Au printemps 2023, Thierry Breton, qui dirige la DG DEFIS, a effectué une tournée des entreprises de l’armement dans 11 Etats Membres de l’UE et en Norvège. L’objectif était d’évaluer les besoins de l’industrie de l’armement pour que l’UE leur fournisse un soutien sur-mesure. En visite à Rheinemetall en Allemagne, il a confirmé que la Commission « want(s) to directly support, with EU money, the ramp-up of our defence industry for Ukraine and for our own security”.
Dans son discours sur l’Etat de l’Union de 2023, la présidente de la Commission Ursula van der Leyen annonçait une nouvelle stratégie pour renforcer la base stratégique et de défense de l’UE (EDIS). Cette stratégie prévoyait une phase de consultation dans laquelle l’industrie aurait clairement un rôle : « we will ask our industry how we can best support it ».

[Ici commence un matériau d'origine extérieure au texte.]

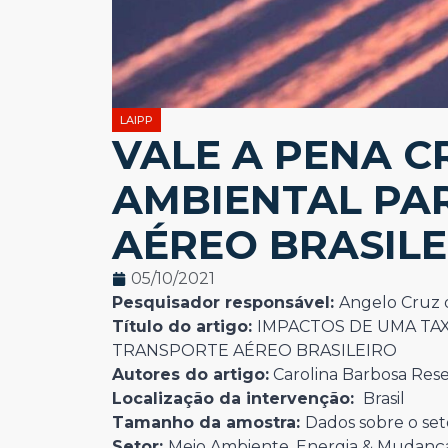
LAIPP
VALE A PENA C
AMBIENTAL PA
AÉREO BRASILE
05/10/2021
Pesquisador responsável:
Angelo Cruz 
Título do artigo:
IMPACTOS DE UMA TA
TRANSPORTE AÉREO BRASILEIRO
Autores do artigo:
Carolina Barbosa Rese
Localização da intervenção:
Brasil
Tamanho da amostra:
Dados sobre o set
Setor:
Meio Ambiente, Energia & Mudança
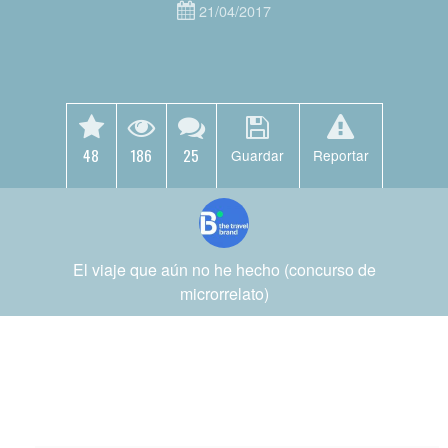
21/04/2017
48
186
25
Guardar
Reportar
El viaje que aún no he hecho (concurso de
microrrelato)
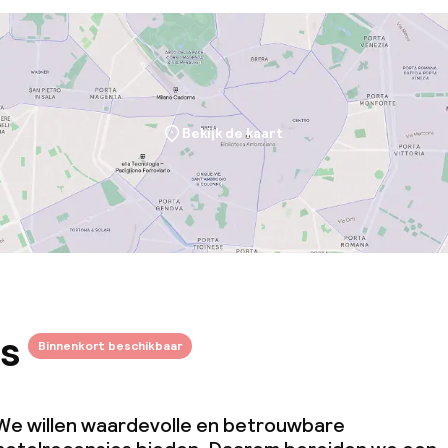
orzieningen
Bekijk de kaart
teiten
uimte
te
s
Binnenkort beschikbaar
We willen waardevolle en betrouwbare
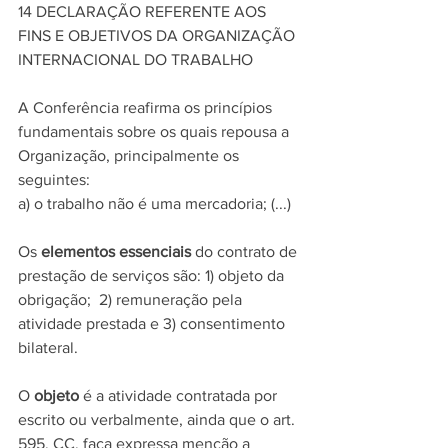
14 DECLARAÇÃO REFERENTE AOS 
FINS E OBJETIVOS DA ORGANIZAÇÃO 
INTERNACIONAL DO TRABALHO
A Conferência reafirma os princípios 
fundamentais sobre os quais repousa a 
Organização, principalmente os 
seguintes:
a) o trabalho não é uma mercadoria; (...)
Os 
elementos essenciais
 do contrato de 
prestação de serviços são: 1) objeto da 
obrigação;  2) remuneração pela 
atividade prestada e 3) consentimento 
bilateral.
O 
objeto
 é a atividade contratada por 
escrito ou verbalmente, ainda que o art. 
595, CC, faça expressa menção a 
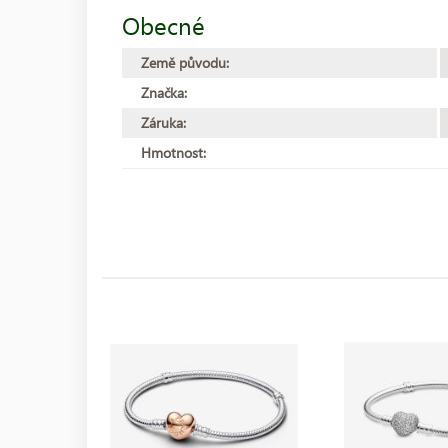
Obecné
Země původu:
Značka:
Záruka:
Hmotnost:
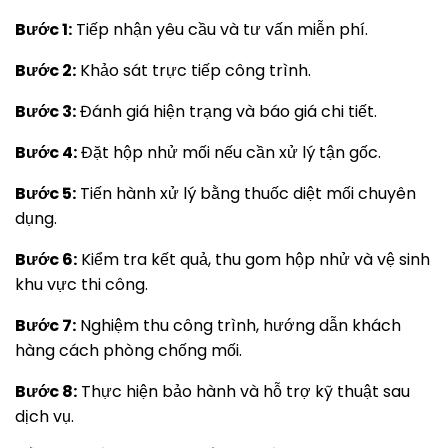
Bước 1:
Tiếp nhận yêu cầu và tư vấn miễn phí.
Bước 2:
Khảo sát trực tiếp công trình.
Bước 3:
Đánh giá hiện trạng và báo giá chi tiết.
Bước 4:
Đặt hộp nhử mối nếu cần xử lý tận gốc.
Bước 5:
Tiến hành xử lý bằng thuốc diệt mối chuyên
dụng.
Bước 6:
Kiểm tra kết quả, thu gom hộp nhử và vệ sinh
khu vực thi công.
Bước 7:
Nghiệm thu công trình, hướng dẫn khách
hàng cách phòng chống mối.
Bước 8:
Thực hiện bảo hành và hỗ trợ kỹ thuật sau
dịch vụ.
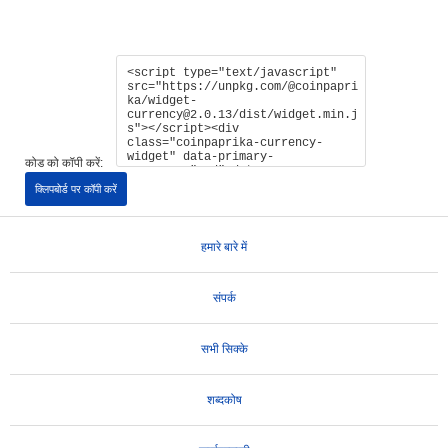
कोड को कॉपी करें:
क्लिपबोर्ड पर कॉपी करें
हमारे बारे में
संपर्क
सभी सिक्के
शब्दकोष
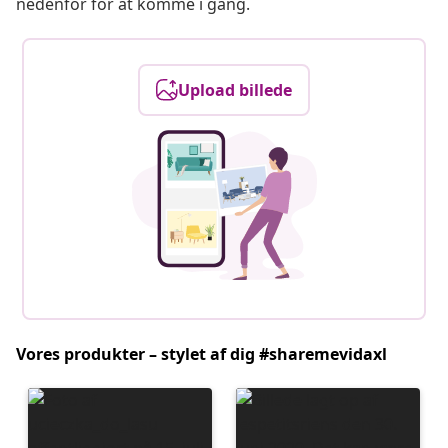
nedenfor for at komme i gang.
Upload billede
Vores produkter – stylet af dig #sharemevidaxl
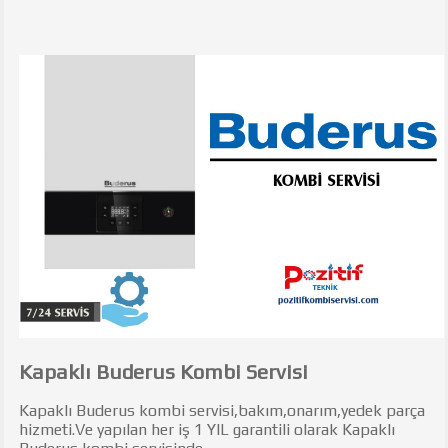
Kapaklı Buderus Kombi Servisi
Kapaklı Buderus kombi servisi,bakım,onarım,yedek parça
hizmeti.Ve yapılan her iş 1 YIL garantili olarak Kapaklı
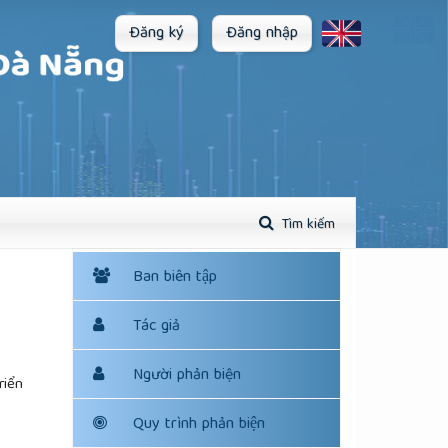
Đăng ký
Đăng nhập
Tìm kiếm
Ban biên tập
Tác giả
Người phản biện
riển
Quy trình phản biện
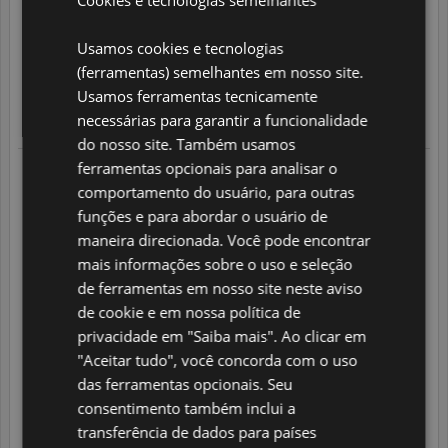
DUTCH
16.07.2026 às 13:36 horas
Seguindo um pedido feito em
08.07.2026
FRENCH
Usamos cookies e tecnologias
Não me foi entregue a encomenda já foi feita a 8 dias 6 dias
úteis se passaram.
(ferramentas) semelhantes em nosso site.
GERMAN
1
/
5
Usamos ferramentas tecnicamente
ITALIAN
necessárias para garantir a funcionalidade
Translate
POLISH
do nosso site. Também usamos
ferramentas opcionais para analisar o
04.07.2026 às 08:48 horas
PORTUGUESE
Seguindo um pedido feito em
comportamento do usuário, para outras
26.06.2026
Exmos. Senhores,
SPANISH
funções e para abordar o usuário de
A Papelaria Condes, Lda., vem por este meio apresentar uma
maneira direcionada. Você pode encontrar
GB
reclamação formal relativamente à encomenda de dois
mais informações sobre o uso e seleção
alicates de cutículas, efetuada junto da vossa empresa e
integralmente paga em 27/06/2022, a qual, até à presente
AZ
de ferramentas em nosso site neste aviso
data, continua sem ter sido entregue.
de cookie e em nossa política de
ARABIC
É incompreensível e inaceitável que, apesar do pagamento
efetuado, a encomenda permaneça por entregar, sem qualquer
privacidade em "Saiba mais". Ao clicar em
JAPANESE
justificação ou solução adequada por parte da NaniNails.
"Aceitar tudo", você concorda com o uso
Esta situação tem causado prejuízos à nossa empresa, uma
CZ
das ferramentas opcionais. Seu
vez que os produtos se destinavam à atividade comercial da
Papelaria Condes, comprometendo o cumprimento dos
consentimento também inclui a
SLOVAK
nossos compromissos perante os clientes e afetando o normal
transferência de dados para países
funcionamento da nossa atividade.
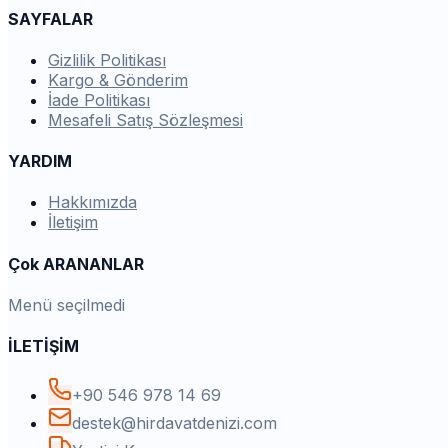
SAYFALAR
Gizlilik Politikası
Kargo & Gönderim
İade Politikası
Mesafeli Satış Sözleşmesi
YARDIM
Hakkımızda
İletişim
Çok ARANANLAR
Menü seçilmedi
İLETİŞİM
+90 546 978 14 69
destek@hirdavatdenizi.com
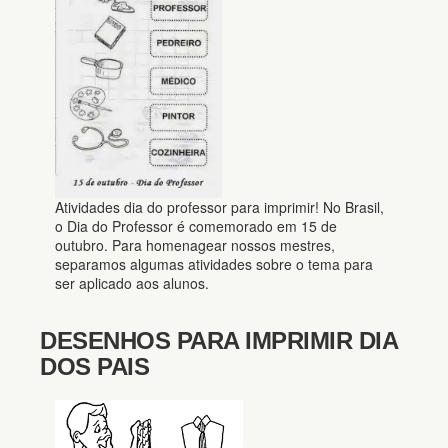
Atividades dia do professor para imprimir! No Brasil,
o Dia do Professor é comemorado em 15 de
outubro. Para homenagear nossos mestres,
separamos algumas atividades sobre o tema para
ser aplicado aos alunos.
DESENHOS PARA IMPRIMIR DIA
DOS PAIS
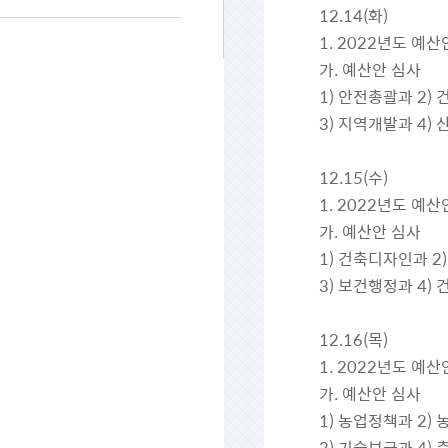
12.14(화)
1. 2022년도 예산
가. 예산안 심사
1) 안전총괄과 2)
3) 지역개발과 4)
12.15(수)
1. 2022년도 예산
가. 예산안 심사
1) 건축디자인과 
3) 보건행정과 4)
12.16(목)
1. 2022년도 예산
가. 예산안 심사
1) 농업정책과 2)
3) 기술보급과 4)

Enfin, depuis 2021, une ligne directe existe entre la Commission et les grandes entreprises de l’armement. Il s’agit d’un groupe d’experts mis en place par Thierry Breton, qui regroupe des représentants de grandes entreprises d’armement européennes, des centres de recherche et des organisations de l’industrie de l’armement (« Commission expert group on Policies & Programmes relevant to EU Space, Defence and Aeronautics Industry »).
Conclusion
Ces pratiques ont conduit l’UE à prendre des décisions qui s’appuient essentiellement sur des informations fournies par l’industrie de l’armement. Le manque de considération pour des voix indépendantes ou critiques, notamment issues de la société civile, rend difficile la justification et la motivation de ces décisions politiques. Le risque, c’est que ces décisions ne répondent pas à une menace réelle, ni ne servent le bien commun, ni ne mènent à une paix durable, mais qu’elles reflètent simplement les intérêts privés des entreprises de l’armement.
Ceci nous a conduit à un point critique. L’augmentation des dépenses militaires aura soit un impact soit sur les dépenses sociales (comme la santé, l’éducation, les pensions, etc.), soit sur la dette, qui est portée par l’ensemble de la société. Actuellement, c’est cette dernière qui est privilégiée au niveau de l’Union Européenne. Encore faut-il que les membres européens de l’OTAN se mettent d’accord. L’Italie et l’Espagne ont déjà annoncé leurs doutes quant à leur capacité à remonter leurs dépenses militaires, ce qui pourrait empêcher une déclaration unanime des Etats membres de l’OTAN.
Quitterie de Labbey est doctorante à l’Université Libre de Bruxelles (ULB). Ses recherches portent sur la critique des exportations d’armes belges et la résistance à la militarisation.